**EXERCISE BRIEF:** Search the entries below for the word "acessibilidade" and copy each line that has it.

[Dataset entries]
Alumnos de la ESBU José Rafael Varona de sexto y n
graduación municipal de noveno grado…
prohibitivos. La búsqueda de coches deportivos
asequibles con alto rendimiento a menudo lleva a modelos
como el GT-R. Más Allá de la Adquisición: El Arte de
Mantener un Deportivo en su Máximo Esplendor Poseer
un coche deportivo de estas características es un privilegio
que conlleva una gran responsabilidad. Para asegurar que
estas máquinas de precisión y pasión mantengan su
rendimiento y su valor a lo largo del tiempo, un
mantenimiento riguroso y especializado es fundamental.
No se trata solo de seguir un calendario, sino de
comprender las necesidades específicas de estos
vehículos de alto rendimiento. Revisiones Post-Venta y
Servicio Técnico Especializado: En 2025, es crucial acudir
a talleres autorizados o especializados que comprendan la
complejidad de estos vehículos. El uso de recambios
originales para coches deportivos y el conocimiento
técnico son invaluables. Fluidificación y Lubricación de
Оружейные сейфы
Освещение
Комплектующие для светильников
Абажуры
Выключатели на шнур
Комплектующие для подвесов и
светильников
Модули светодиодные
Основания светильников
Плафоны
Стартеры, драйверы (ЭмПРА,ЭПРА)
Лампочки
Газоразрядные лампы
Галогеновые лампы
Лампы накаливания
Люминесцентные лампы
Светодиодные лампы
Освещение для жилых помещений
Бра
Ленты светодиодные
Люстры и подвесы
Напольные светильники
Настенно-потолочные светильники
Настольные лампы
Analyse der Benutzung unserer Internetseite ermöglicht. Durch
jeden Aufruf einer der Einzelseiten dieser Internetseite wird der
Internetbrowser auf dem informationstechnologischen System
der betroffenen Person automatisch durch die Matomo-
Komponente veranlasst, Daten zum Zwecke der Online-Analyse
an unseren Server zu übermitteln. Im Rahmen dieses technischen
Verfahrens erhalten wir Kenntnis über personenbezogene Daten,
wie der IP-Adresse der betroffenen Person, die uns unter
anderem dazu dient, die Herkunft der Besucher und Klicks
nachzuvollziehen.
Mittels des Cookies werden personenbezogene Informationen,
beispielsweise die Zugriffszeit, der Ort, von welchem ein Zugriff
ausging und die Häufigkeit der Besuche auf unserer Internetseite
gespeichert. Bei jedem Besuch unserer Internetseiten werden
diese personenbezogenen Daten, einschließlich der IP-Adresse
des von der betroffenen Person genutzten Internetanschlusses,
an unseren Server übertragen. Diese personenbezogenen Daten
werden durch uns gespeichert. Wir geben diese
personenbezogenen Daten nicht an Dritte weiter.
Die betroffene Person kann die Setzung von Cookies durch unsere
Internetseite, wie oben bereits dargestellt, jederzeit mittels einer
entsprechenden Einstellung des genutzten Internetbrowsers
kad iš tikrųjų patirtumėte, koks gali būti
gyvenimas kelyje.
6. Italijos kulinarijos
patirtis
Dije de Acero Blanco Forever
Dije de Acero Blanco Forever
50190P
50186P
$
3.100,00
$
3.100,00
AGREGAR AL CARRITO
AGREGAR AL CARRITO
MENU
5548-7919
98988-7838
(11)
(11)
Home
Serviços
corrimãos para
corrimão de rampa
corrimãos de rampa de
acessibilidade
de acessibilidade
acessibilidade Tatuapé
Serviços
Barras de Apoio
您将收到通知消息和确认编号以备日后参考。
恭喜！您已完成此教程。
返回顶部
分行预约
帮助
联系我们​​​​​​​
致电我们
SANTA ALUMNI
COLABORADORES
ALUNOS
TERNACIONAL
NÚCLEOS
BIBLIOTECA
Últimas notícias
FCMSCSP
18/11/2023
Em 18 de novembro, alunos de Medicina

**EXERCISE RESPONSE:**
acessibilidade
de acessibilidade
acessibilidade Tatuapé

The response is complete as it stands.